Les statistiques sur les permis présentent des inconvénients méthodologiques. Tout d’abord, elles ne donnent que des renseignements sur la présence d’une personne dans un pays, une année donnée, et donnent une valeur approximative de la situation à l’égard de l’installation dans le pays. De nombreux pays ne font pas la distinction entre les étudiants de l’enseignement supérieur et les étudiants en échange ou séjour linguistique, ainsi les premiers permis délivrés comptabilisent de nombreux étudiants qui ne restent que quelques mois ou une année universitaire. De plus, dans certains pays, le permis d’études est simplement prolongé pour ceux qui choisissent de rester pour chercher un emploi. Ainsi, ces individus peuvent figurer dans les statistiques comme s’ils étudiaient encore alors qu’ils sont déjà à la recherche d’un emploi. En outre, les étudiants internationaux qui obtiennent un titre de séjour permanent ou se font naturaliser dans certains pays sortent des statistiques sur les permis et ne peuvent pas être dissociés de ceux qui quittent le pays. Dans d’autres pays, ces personnes peuvent être identifiées et étudiées séparément. Ces limites peuvent conduire à des biais, étant donné que l’une des principales hypothèses de la méthode fondée sur l’identifiant du titulaire du permis est que les individus pour lesquels aucune donnée n’est enregistrée ont quitté le pays.

Le calcul du taux de rétention implique de choisir qui doit figurer dans la catégorie des personnes installées dans le pays. Ce taux peut porter uniquement sur les anciens étudiants internationaux actuellement dans le pays avec un statut de travailleur immigré, ou inclure également les anciens étudiants internationaux titulaires d’un permis relevant d’une autre catégorie, comme un permis de séjour pour raisons familiales. L’analyse suivante s’intéresse à tous les permis obtenus ultérieurement, y compris les permis de travail et pour raisons familiales ou humanitaires.

Les estimations réalisées à partir des données sur les permis n’apportent aucune information sur les individus qui bénéficient de la libre circulation. Dès lors, les calculs ci-dessous excluent les déplacements des étudiants dans les zones de libre circulation comme l’UE/EEE et dans le cadre de l’accord transtasmanien entre la Nouvelle-Zélande et l’Australie.

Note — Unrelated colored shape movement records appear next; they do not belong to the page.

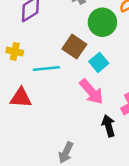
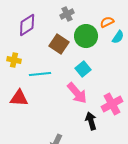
brown square: (74, 47) -> (59, 44), moved

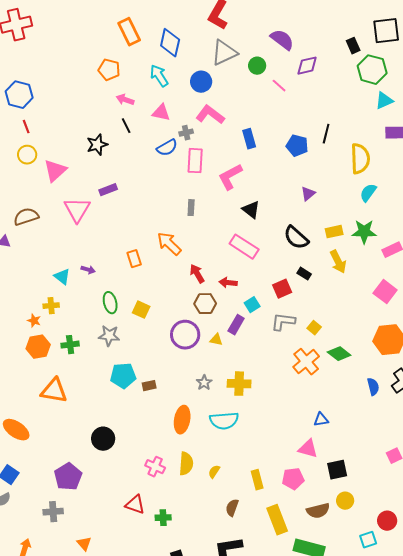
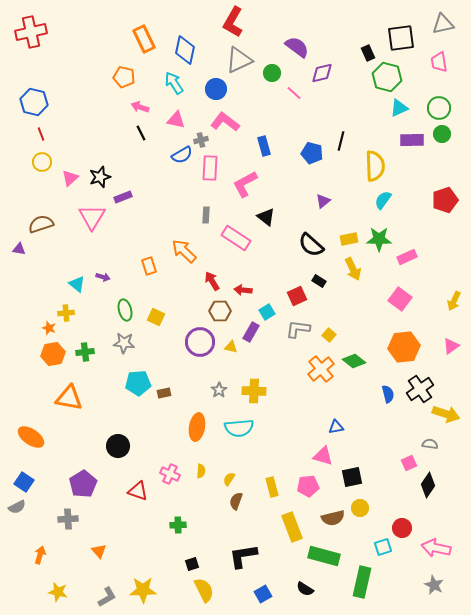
black star: (97, 145) -> (100, 177), moved
pink triangle: (55, 171) -> (70, 178), size x0.7
pink rectangle: (244, 247) -> (236, 238), moved
yellow semicircle: (186, 464) -> (201, 471), size x0.6
red triangle: (135, 505) -> (138, 491), moved
brown semicircle: (232, 508) -> (236, 501), moved

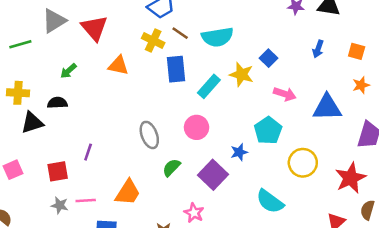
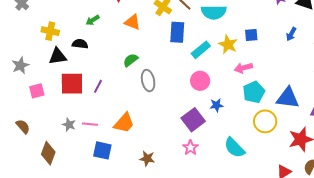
blue square: (269, 58) -> (251, 35), turned 32
pink arrow: (285, 94) -> (243, 68), moved, turned 138
blue triangle: (327, 107) -> (288, 98), moved
pink circle: (197, 127) -> (200, 81), moved
cyan pentagon: (268, 131) -> (254, 92), moved
green semicircle: (171, 168) -> (131, 60), moved
red square: (58, 171) -> (72, 84), moved, size x1.4
pink star: (194, 213) -> (190, 148), moved

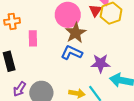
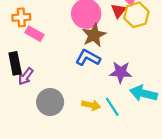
pink rectangle: (33, 38) -> (34, 34), moved, turned -63
purple arrow: (20, 89) -> (26, 76), moved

Globalement en 2015, cinq ans après avoir reçu leur premier permis d’études en 2015, près de 30 % des étudiants internationaux sont toujours titulaires d’un permis en cours de validité dans leur pays d’accueil, mais ce pourcentage varie fortement d’un pays de l’OCDE à l’autre (Graphique 7.2). Dix ans après la première admission, ce pourcentage chute radicalement dans la plupart des pays mais se maintient autour de 50 % au Canada et en Allemagne, et autour de 30 % en Australie et en Nouvelle-Zélande.

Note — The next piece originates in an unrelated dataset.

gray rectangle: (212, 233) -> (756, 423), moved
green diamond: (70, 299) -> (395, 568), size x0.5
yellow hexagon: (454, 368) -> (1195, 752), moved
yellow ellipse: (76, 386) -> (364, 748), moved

D’après les données disponibles, le taux de rétention a eu tendance à augmenter chez les cohortes plus récentes. À l’exception de la Suisse, de la Norvège et de l’Italie, les individus de la cohorte de 2015 sont plus susceptibles de se trouver encore dans le pays cinq ans plus tard que ceux de la cohorte de 2010. Cette différence est la plus marquée en Estonie où le taux de rétention est passé de moins d’un sur cinq à près d’un sur deux. Les chiffres peu élevés dans les pays nordiques doivent être interprétés eu égard aux effectifs nombreux d’étudiants admis à des fins d’études qui sont originaires d’autres pays de l’OCDE à haut revenu.

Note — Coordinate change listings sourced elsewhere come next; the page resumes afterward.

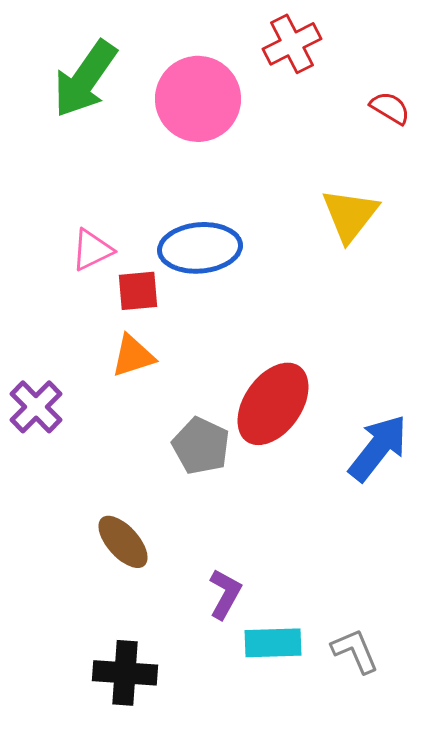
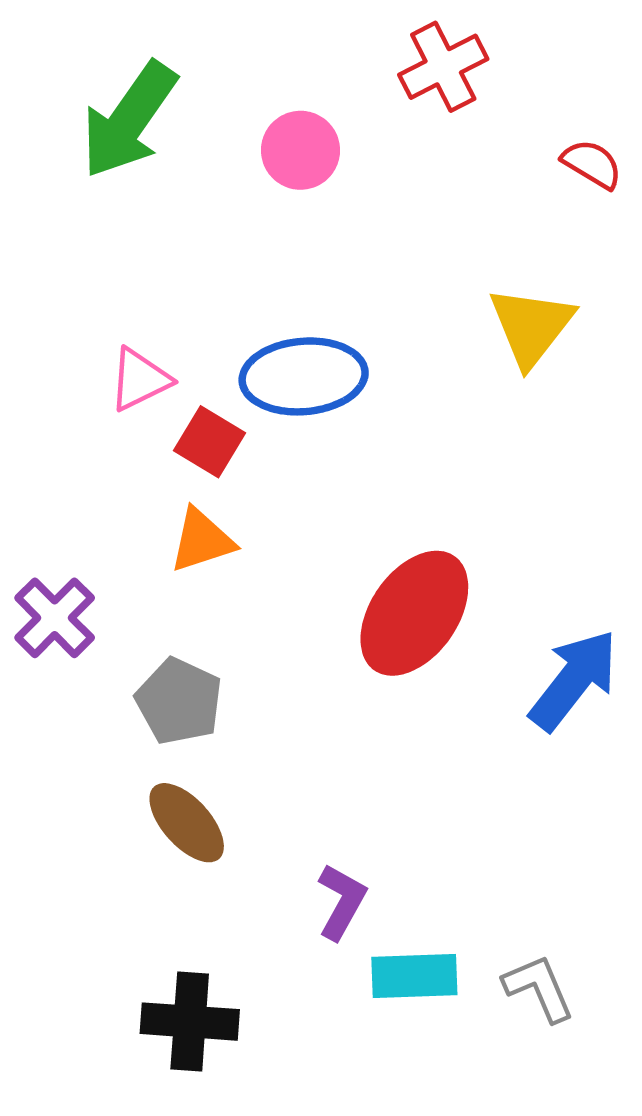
pink circle: (198, 99) -> (301, 150), size x0.6
red square: (138, 291) -> (209, 442), turned 36
gray pentagon: (201, 446) -> (179, 701), moved

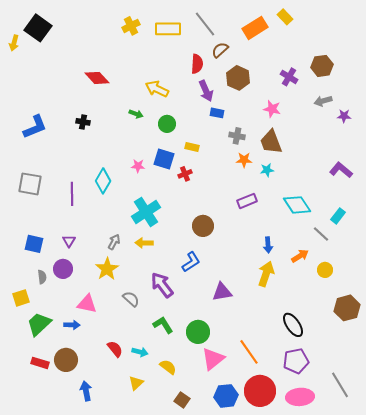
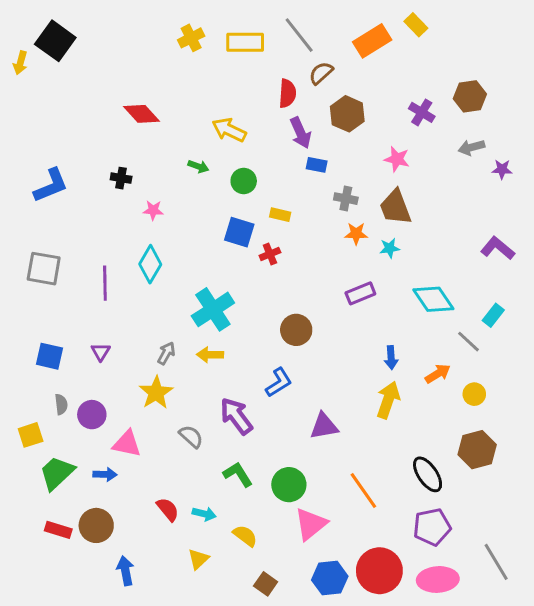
pink star: (138, 166) -> (153, 210), moved
purple circle: (63, 269) -> (92, 415), moved
brown hexagon: (347, 308) -> (477, 450), moved
orange line: (249, 352) -> (363, 490), moved

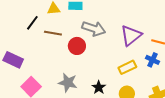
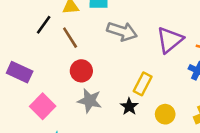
brown line: (53, 33) -> (70, 38), turned 48
red circle: (77, 46) -> (81, 71), moved
yellow rectangle: (127, 67) -> (143, 84), moved, turned -36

Il convient de noter que les chiffres présentés ci-dessus comprennent les individus encore, ou de nouveau, titulaires d’un permis d’études. Dans certains pays, ce groupe est considérable. Par exemple, au Canada et en Allemagne, près d’un quart des titulaires d’un premier permis en 2015 étaient encore enregistrés parmi les titulaires d’un permis d’études en 2020. Un volume similaire a été observé en Australie (20 %). En revanche, en Nouvelle-Zélande, ce n’était le cas que pour 6 % du groupe initial. Si les titulaires actuels d’un permis d’études sont exclus du cadre de référence, les taux de rétention diminuent. Sans surprise, les diminutions les plus importantes correspondent au Canada (12 points de pourcentage), à l’Allemagne (11 points de pourcentage) et à l’Australie (14 points de pourcentage). Le recul du taux de rétention est également marqué en France (10 points de pourcentage). Toutefois, le classement global des pays en termes de rétention des étudiants internationaux reste largement inchangé (Graphique 7.3).

Les données détaillées relatives au parcours annuel des titulaires d’un permis ne sont disponibles que pour quelques pays de l’OCDE (Graphique 7.4). Ces données indiquent que les individus en Allemagne, en Australie et en France poursuivent leurs études pendant une période relativement longue. En revanche, en Nouvelle-Zélande, Italie et Norvège, les étudiants changent plus rapidement de catégorie de permis de séjour. En Nouvelle-Zélande, deux ans après leur admission, 16 % des étudiants sont titulaires d’un permis leur permettant de chercher un emploi, ce qui correspond environ à un tiers des effectifs étudiants restés dans le pays après leurs études. Dans d’autres pays pour lesquels les données sont disponibles, les pourcentages sont inférieurs à 5 % pour toutes les années. L’Italie ne propose pas de permis pour la recherche d’emploi.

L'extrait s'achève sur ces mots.